Published online Dec 16, 2022. doi: 10.12998/wjcc.v10.i35.13088
Peer-review started: September 30, 2022
First decision: October 17, 2022
Revised: October 26, 2022
Accepted: November 25, 2022
Article in press: November 25, 2022
Published online: December 16, 2022
Processing time: 74 Days and 23.8 Hours
Anesthesia for tracheal tumor resection is challenging, particularly in patients with a difficult upper airway. We report a case of a difficult upper airway with a metastatic tracheal tumor causing near-total left bronchial obstruction and requiring emergency tracheostomy and venovenous extracorporeal membrane oxygenation (VV-ECMO) support for rigid bronchoscopy-assisted tumor resection.
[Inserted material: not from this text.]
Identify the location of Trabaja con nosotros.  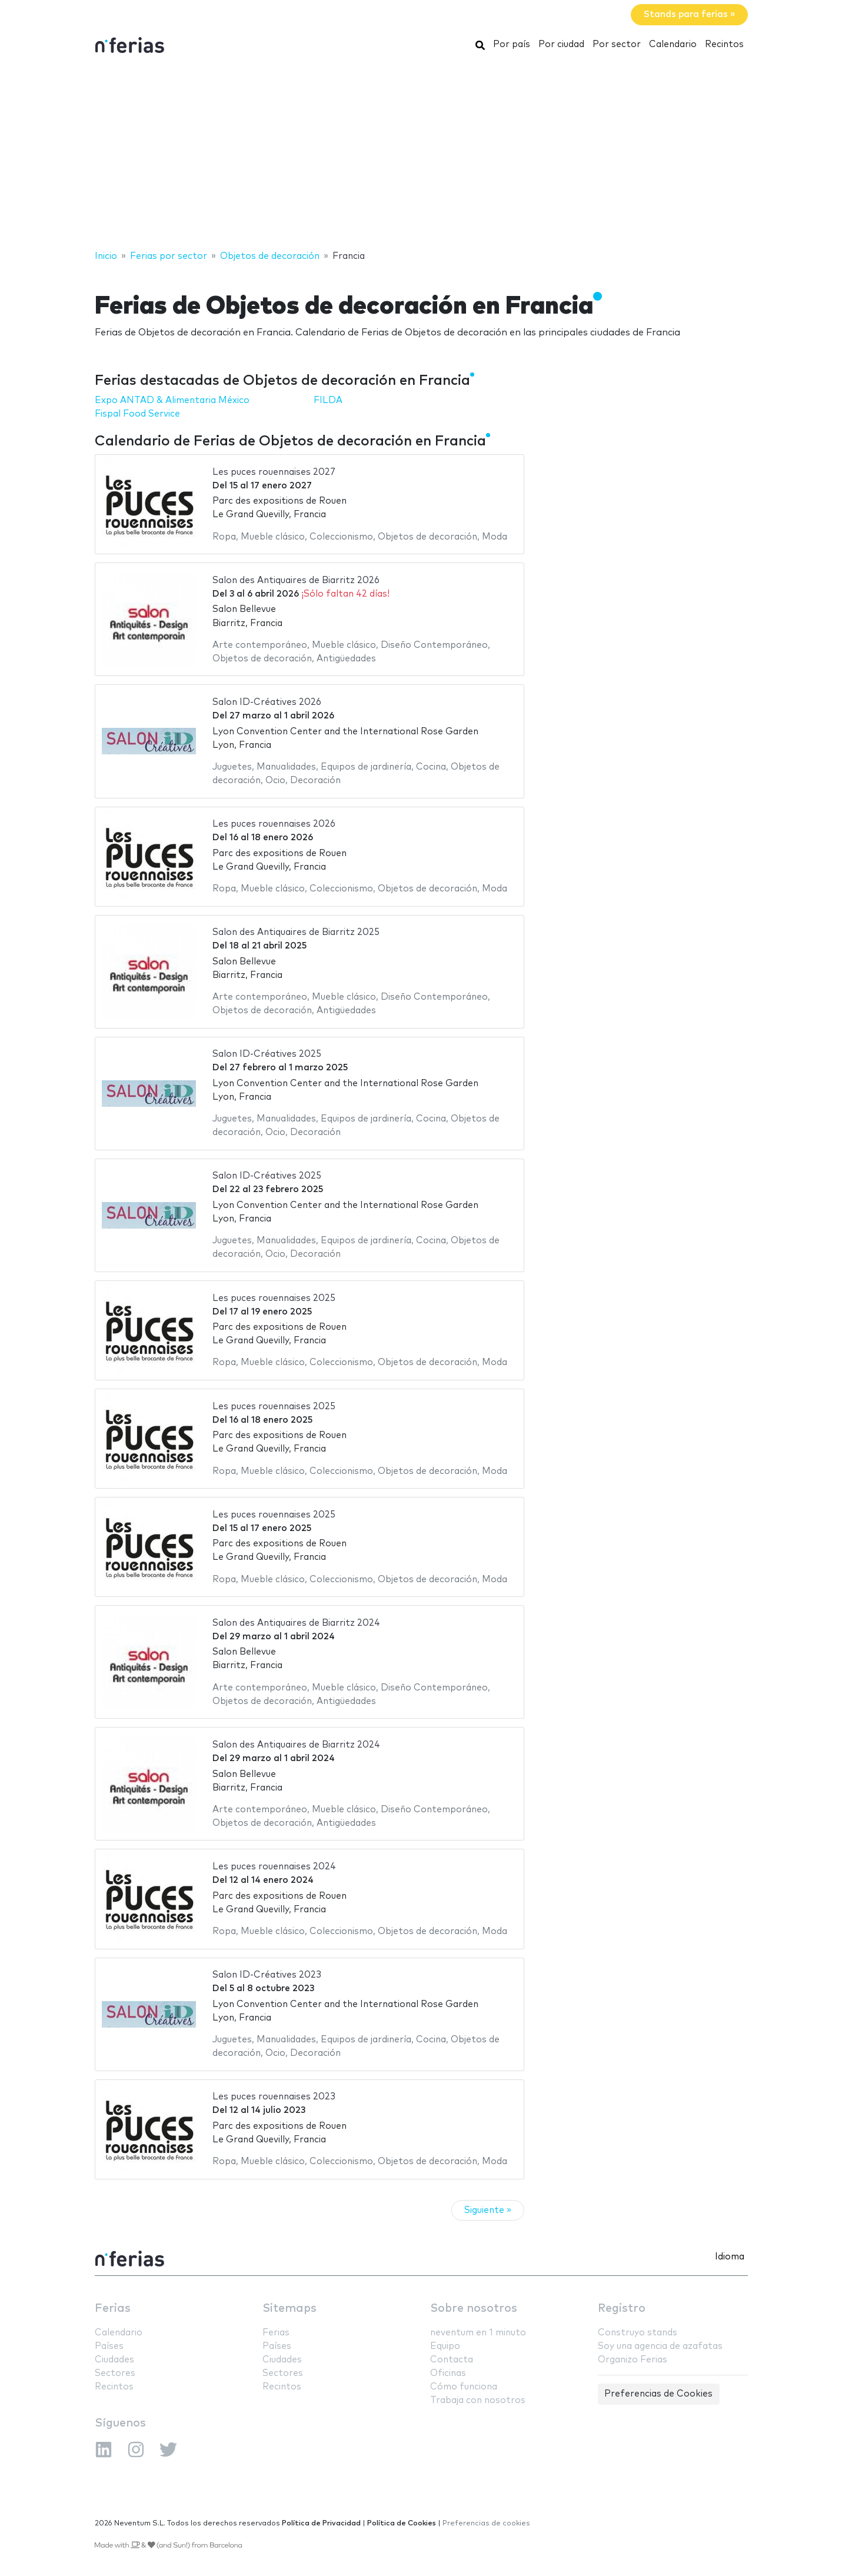
(477, 2400).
A 41-year-old man with a history of right retromolar melanoma treated by tumor excision and myocutaneous flap reconstruction developed progressive dyspnea on exertion and syncope episodes. Chest computed tomography revealed a 3.0-cm tracheal mass at the carinal level, causing 90% tracheal lumen obstruction. Flexible bronchoscopy revealed a pigmented tracheal mass at the carinal level causing critical carinal obstruction. Because of aggravated symptoms, emergency rigid bronchoscopy for tumor resection and tracheal stenting were planned with standby VV-ECMO. Due to limited mouth opening, tracheostomy was necessary for rigid bronchoscopy access. While transferring the patient to the operating table, sudden desaturation occurred and awake fiberoptic nasotracheal intubation was performed for ventilation support. Femoral and internal jugular vein were catheterized to facilitate possible VV-ECMO deployment. During tracheostomy, progressive desaturation developed and VV-ECMO was instituted immediately. After tumor resection and tracheal stenting, VV-ECMO was weaned smoothly, and the patient was sent for intensive postoperative care. Two days later, he was transferred to the ward for palliative immunotherapy and subsequently discharged uneventfully.
In a difficult airway patient with severe airway obstruction, emergency tracheostomy for rigid bronchoscopy access and standby VV-ECMO can be life-saving, and ECMO can be weaned smoothly after tumor excision. During anesthesia for patients with tracheal tumors causing critical airway obstruction, spontaneous ventilation should be maintained at least initially, and ECMO deployment should be prepared for high-risk patients, such as those with obstructive symptoms, obstructed tracheal lumen > 50%, or distal trachea location.
Core Tip: Perioperative management of obstructive tracheal masses is challenging for anesthesiologists. The patient’s history should be combined with thoroughly preoperative examinations to establish meticulous anesthesia plans and prepare for alternatives in case of emergency. Here, we report a rare case of tracheal melanoma concomitant with a difficult upper airway. We also review the case management of tracheal melanomas in the literature. No global consensus exists on the indications and timing of extracorporeal membrane oxygenation (ECMO) use in patients with tracheal masses. Spontaneous ventilation should be maintained until the airway is definitely secured, and preparing for the availability of ECMO is also suggested.